Data items:
--------------------------------

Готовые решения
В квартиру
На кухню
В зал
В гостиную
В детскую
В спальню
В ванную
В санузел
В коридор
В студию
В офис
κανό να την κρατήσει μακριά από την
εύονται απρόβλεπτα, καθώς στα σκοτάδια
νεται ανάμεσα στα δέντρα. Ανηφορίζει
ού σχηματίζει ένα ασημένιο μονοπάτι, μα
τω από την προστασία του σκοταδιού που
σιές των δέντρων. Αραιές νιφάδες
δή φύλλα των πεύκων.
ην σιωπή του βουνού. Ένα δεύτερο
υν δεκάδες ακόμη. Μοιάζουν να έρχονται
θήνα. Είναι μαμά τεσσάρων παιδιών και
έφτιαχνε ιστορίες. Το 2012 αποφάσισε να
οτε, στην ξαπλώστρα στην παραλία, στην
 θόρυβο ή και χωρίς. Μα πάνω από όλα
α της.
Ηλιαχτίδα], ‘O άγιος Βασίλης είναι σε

--------------------------------

## [Problem to solve]
Keeping each line exactly as it is, retype all of the data.

## [Answer below]
Готовые решения
В квартиру
На кухню
В зал
В гостиную
В детскую
В спальню
В ванную
В санузел
В коридор
В студию
В офис
κανό να την κρατήσει μακριά από την
εύονται απρόβλεπτα, καθώς στα σκοτάδια
νεται ανάμεσα στα δέντρα. Ανηφορίζει
ού σχηματίζει ένα ασημένιο μονοπάτι, μα
τω από την προστασία του σκοταδιού που
σιές των δέντρων. Αραιές νιφάδες
δή φύλλα των πεύκων.
ην σιωπή του βουνού. Ένα δεύτερο
υν δεκάδες ακόμη. Μοιάζουν να έρχονται
θήνα. Είναι μαμά τεσσάρων παιδιών και
έφτιαχνε ιστορίες. Το 2012 αποφάσισε να
οτε, στην ξαπλώστρα στην παραλία, στην
 θόρυβο ή και χωρίς. Μα πάνω από όλα
α της.
Ηλιαχτίδα], ‘O άγιος Βασίλης είναι σε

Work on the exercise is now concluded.